Caritas Poznań rozpoczął kampanię społeczną pod hasłem „Wystarczy minuta, by uratować życie”. Jej celem jest przypomnienie, że zwykła reakcja – telefon, zainteresowanie, odrobina empatii – może ocalić człowieka w kryzysie bezdomności, szczególnie w chłodne jesienne i zimowe dni.
- Chcemy pokazać, że nieobojętność może naprawdę ocalić człowieka - mówi Grzegorz Galbierczyk, kierownik Ogrzewalni Caritas w Poznaniu. - Wystarczy zatrzymać się, zadać pytanie, czego potrzebujesz, czy potrzebujesz pomocy, jak się czujesz, a potem może się to rozwinąć w bardzo prosty sposób. Być może trzeba będzie poinformować służby.

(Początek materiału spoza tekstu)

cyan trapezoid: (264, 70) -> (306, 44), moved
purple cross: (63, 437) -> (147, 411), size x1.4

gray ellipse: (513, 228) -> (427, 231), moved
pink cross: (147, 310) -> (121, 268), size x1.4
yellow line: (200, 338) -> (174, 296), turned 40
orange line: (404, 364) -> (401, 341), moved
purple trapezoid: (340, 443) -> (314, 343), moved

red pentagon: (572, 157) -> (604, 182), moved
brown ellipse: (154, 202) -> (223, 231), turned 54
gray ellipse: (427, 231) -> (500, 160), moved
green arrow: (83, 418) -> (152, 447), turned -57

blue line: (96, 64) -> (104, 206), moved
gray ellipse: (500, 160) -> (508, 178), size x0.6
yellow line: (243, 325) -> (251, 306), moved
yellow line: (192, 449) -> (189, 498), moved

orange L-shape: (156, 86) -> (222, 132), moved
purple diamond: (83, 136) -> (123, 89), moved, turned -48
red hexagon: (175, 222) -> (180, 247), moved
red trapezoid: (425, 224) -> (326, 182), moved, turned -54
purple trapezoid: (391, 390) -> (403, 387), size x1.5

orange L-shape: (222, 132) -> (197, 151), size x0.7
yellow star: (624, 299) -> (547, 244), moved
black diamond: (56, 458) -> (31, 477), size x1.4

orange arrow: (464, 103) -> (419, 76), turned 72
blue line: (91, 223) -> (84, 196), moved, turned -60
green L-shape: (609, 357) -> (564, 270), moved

Być może to będzie prozaiczne, kupno herbaty.
W Poznaniu osoby bez dachu nad głową mogą znaleźć schronienie m.in. w Ogrzewalni Caritas przy ulicy Krańcowej 10. To jedyne miejsce w mieście, które przyjmuje również osoby pod wpływem alkoholu – a więc tych, którzy często są odsyłani z innych placówek.
- Ogrzewalnia umożliwia wejście do jednego promila. Także jest to taki krok względem tych osób, które faktycznie no nie są w stanie po prostu przestać spożywać alkohol, bo bo są chore i to nie są proste rzeczy. - dodaje Grzegorz Galbierczyk.
Ogrzewalnia działa już od dziesięciu lat, zapewniając co sezon około tysiąca noclegów osobom w najtrudniejszej sytuacji życiowej. Oprócz ciepłego miejsca do spania oferuje także posiłek, możliwość umycia się i kontaktu z pracownikami socjalnymi.